Abstract

The spatial aspect of professionals' trust and distrust in socio-technical systems has not been sufficiently explored. The study of its structure, criteria for spatial distribution, and interrelationships of elements is of both scientific and practical interest. To perform a comparative analysis of the trust and distrust experienced by professional operators in a socio-technical system of subject-subject and subject-object interactions. This work is based on A.B. Kupreychenko's methodological approach to studying trust and distrust in socio-technical systems, adapted by the authors to the railway transport system in Russia. The subjects were 86 locomotive crew members. The main focus was on their trust/distrust in the operation of the socio-technical (railway transport) system, including their workmates, managers, and themselves, as well as the technical objects they operate (locomotives), manufacturers of railway equipment, and conditions of its operation. The authors identified two relatively independent groups of indicators of trust/distrust in subject-subject and subject-object interactions. Trust in the elements of subject-subject interactions (involving workmates, managers, and the study participants themselves as specialists) was reliably higher than their trust in the elements of subject-object interactions (technical objects, manufacturers of railway equipment, and conditions of its operation). The correlations between trust and distrust in the elements of the socio-technical system were positive.
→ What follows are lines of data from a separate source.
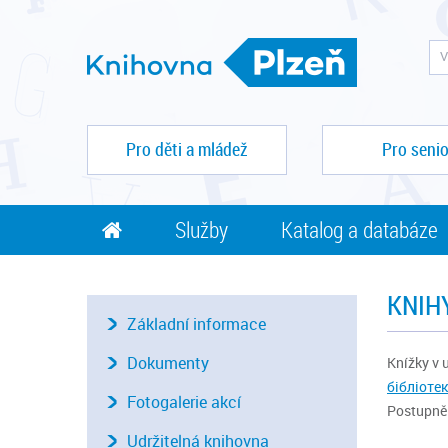
Pro děti a mládež
Pro senio
Služby
Katalog a databáze
KNIH
Základní informace
Dokumenty
Knížky v 
бібліоте
Fotogalerie akcí
Postupně 
Udržitelná knihovna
Trust and distrust perform the functions of integrating/differentiating elements of a socio-technical system according to their predictability in various operating conditions. The degree of trust/distrust in the system elements and their "location" in the space of trust/distrust are important when professionals make decisions in the course of performing professional actions. The results of the study can be used for designing socio-technical systems to increase the predictability of their operation in unstable conditions.